Currently, commands that qualify as throttled can't be used via the
async API. That's due to the fact that the throttle semaphore can sleep
but the async API can't.
This patch allows throttling in the async API by using the tentative
variant of the semaphore and upon failure (semaphore at 0) returns EBUSY
to signal to the caller that they need to wait for the completion of
previously issued commands.
Furthermore, make sure that the semaphore is released in the callback.

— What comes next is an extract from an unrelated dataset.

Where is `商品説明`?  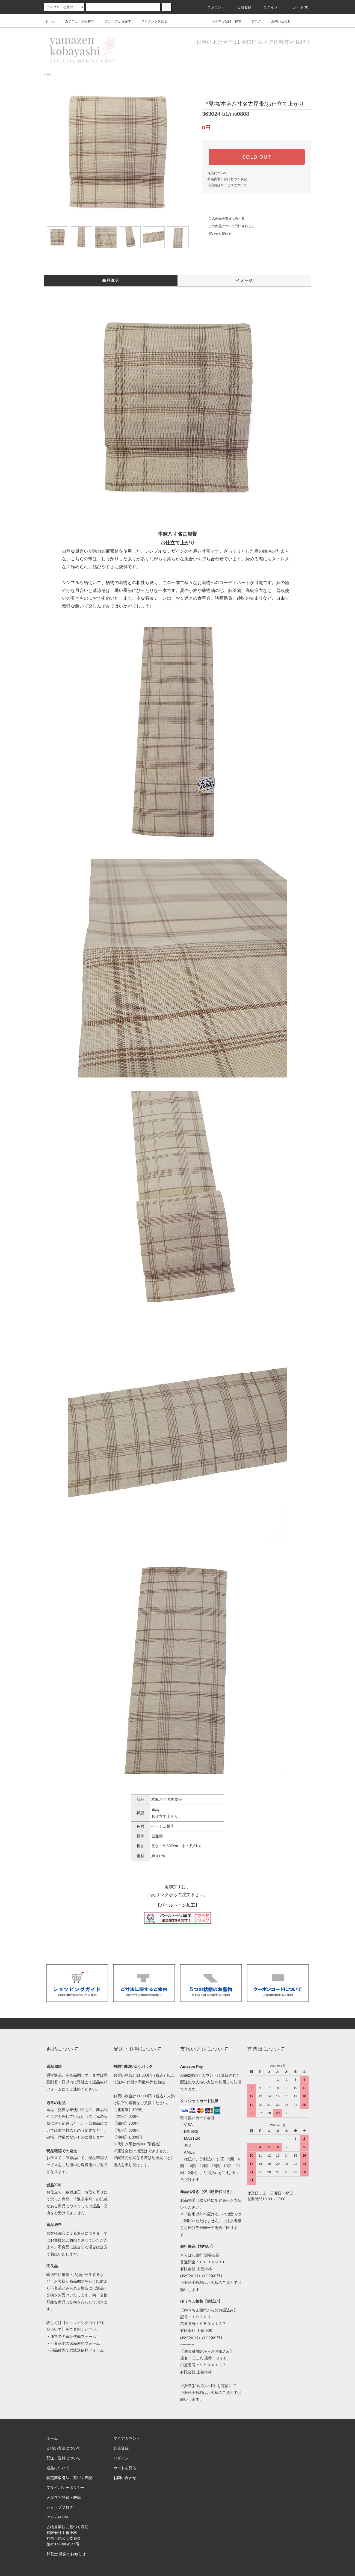
商品説明 is located at coordinates (110, 280).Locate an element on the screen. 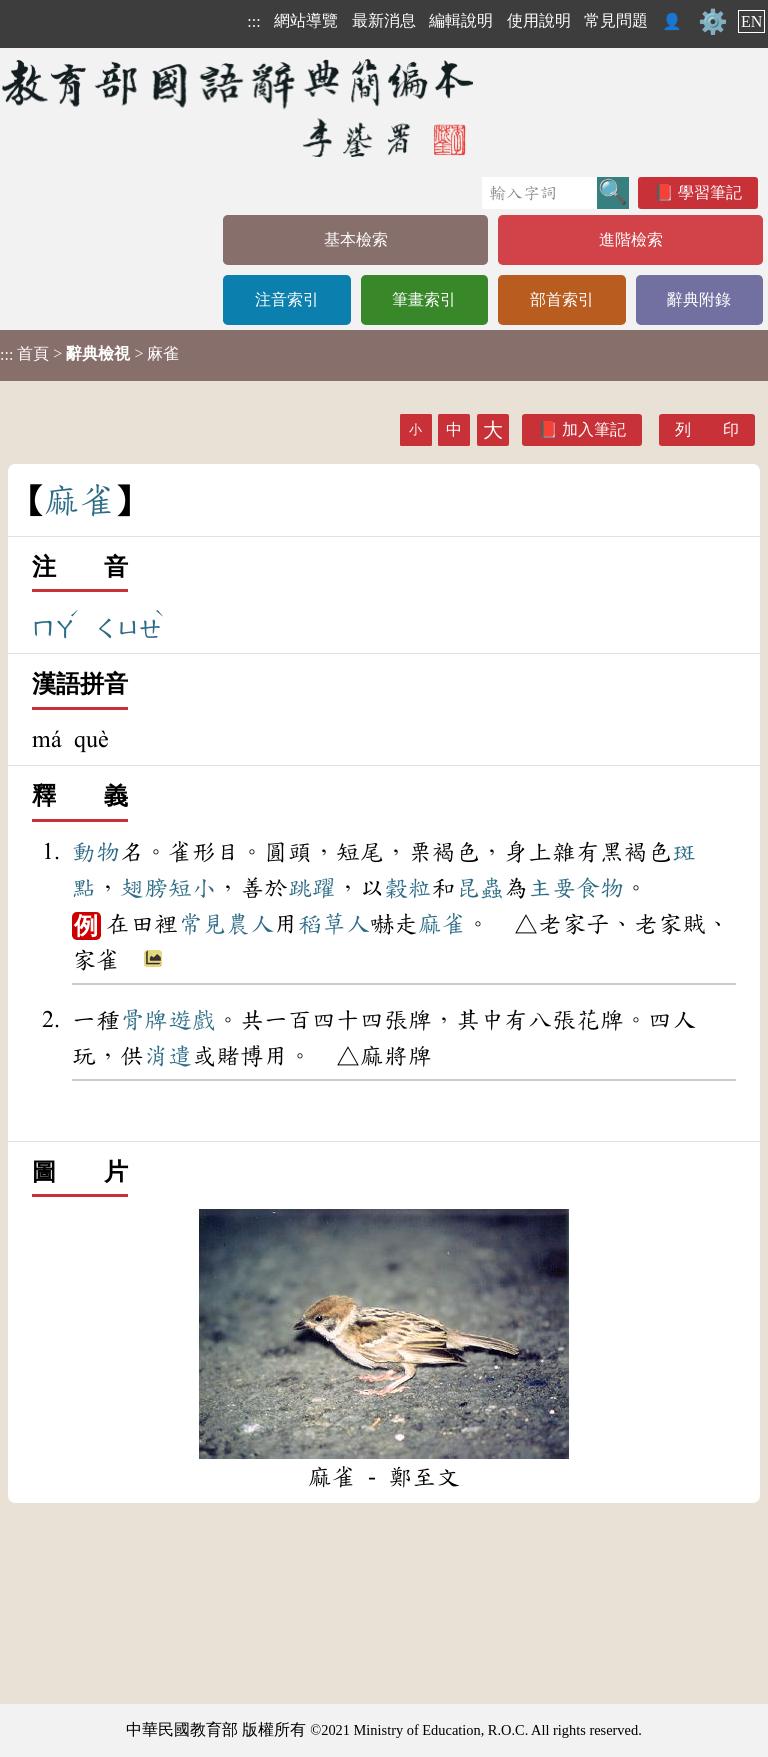 The image size is (768, 1757). 翅膀 is located at coordinates (144, 888).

Signed-off-by: Dragos Tatulea <dtatulea@nvidia.com>
Cc: Leon Romanovsky <leonro@nvidia.com>
Reviewed-by: Tariq Toukan <tariqt@nvidia.com>
---
drivers/net/ethernet/mellanox/mlx5/core/cmd.c | 21 ++++++++++++++-----
1 file changed, 16 insertions(+), 5 deletions(-)

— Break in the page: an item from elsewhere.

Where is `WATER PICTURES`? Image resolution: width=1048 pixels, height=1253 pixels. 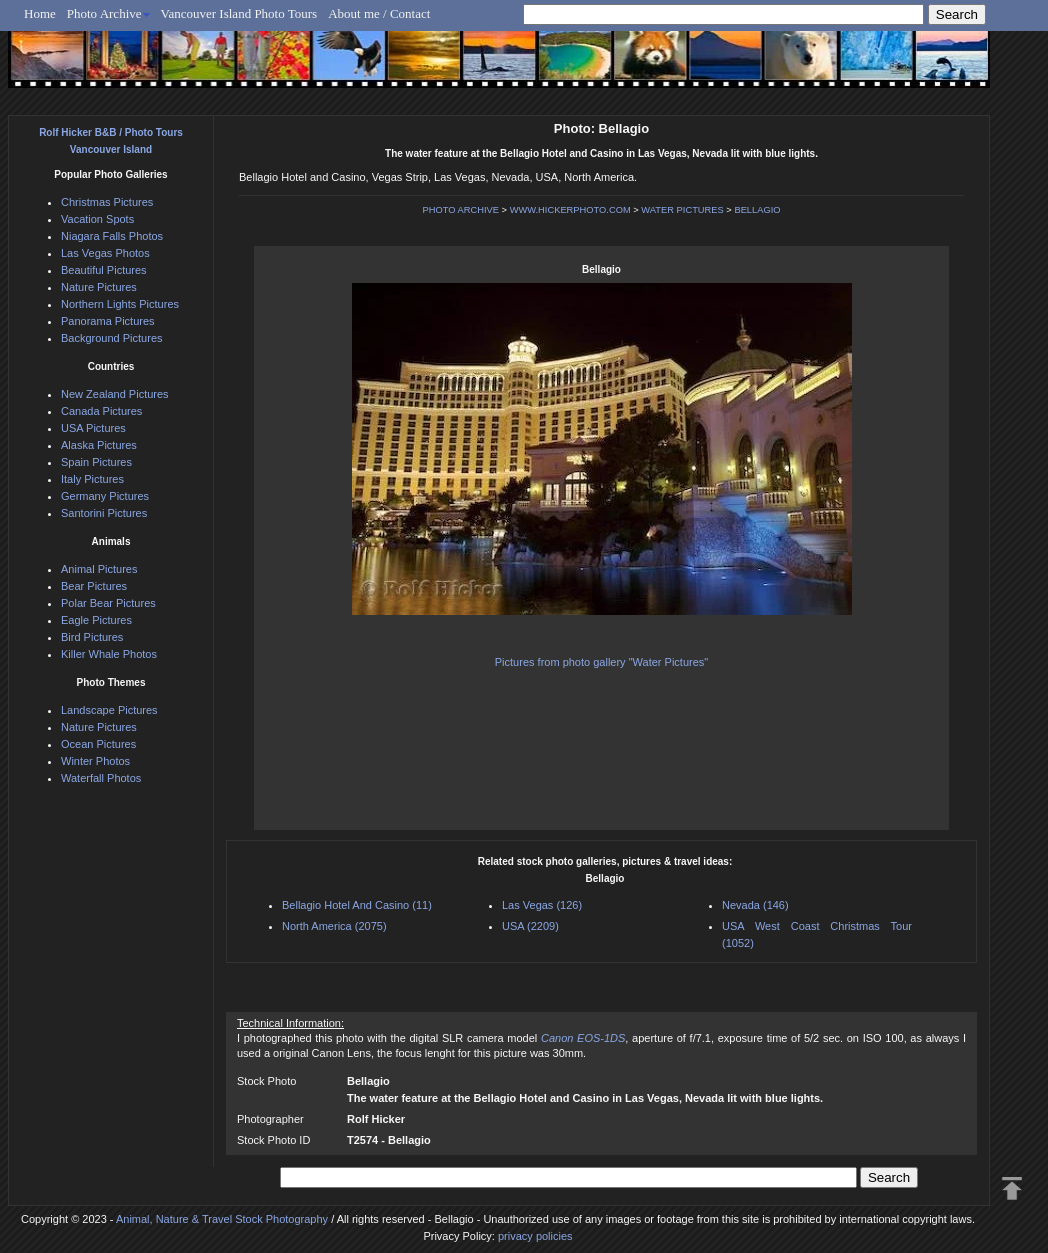 WATER PICTURES is located at coordinates (682, 210).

diff --git a/drivers/net/ethernet/mellanox/mlx5/core/cmd.c b/drivers/net/ethernet/mellanox/mlx5/core/cmd.c
index 20768ef2e9d2..f69c977c1569 100644
--- a/drivers/net/ethernet/mellanox/mlx5/core/cmd.c
+++ b/drivers/net/ethernet/mellanox/mlx5/core/cmd.c
@@ -1882,10 +1882,12 @@ static int cmd_exec(struct mlx5_core_dev *dev, void *in, int in_size, void *out,
throttle_op = mlx5_cmd_is_throttle_opcode(opcode);
if (throttle_op) {
- /* atomic context may not sleep */
- if (callback)
- return -EINVAL;
- down(&dev->cmd.vars.throttle_sem);
+ if (callback) {
+ if (down_trylock(&dev->cmd.vars.throttle_sem))
+ return -EBUSY;
+ } else {
+ down(&dev->cmd.vars.throttle_sem);
+ }
}
pages_queue = is_manage_pages(in);
@@ -2091,10 +2093,19 @@ static void mlx5_cmd_exec_cb_handler(int status, void *_work)
{
struct mlx5_async_work *work = _work;
struct mlx5_async_ctx *ctx;
+ struct mlx5_core_dev *dev;
+ u16 opcode;
ctx = work->ctx;
- status = cmd_status_err(ctx->dev, status, work->opcode, work->op_mod, work->out);
+ dev = ctx->dev;
+ opcode = work->opcode;
+ status = cmd_status_err(dev, status, work->opcode, work->op_mod, work->out);
work->user_callback(status, work);
+ /* Can't access "work" from this point on. It could have been freed in
+ * the callback.
+ */
+ if (mlx5_cmd_is_throttle_opcode(opcode))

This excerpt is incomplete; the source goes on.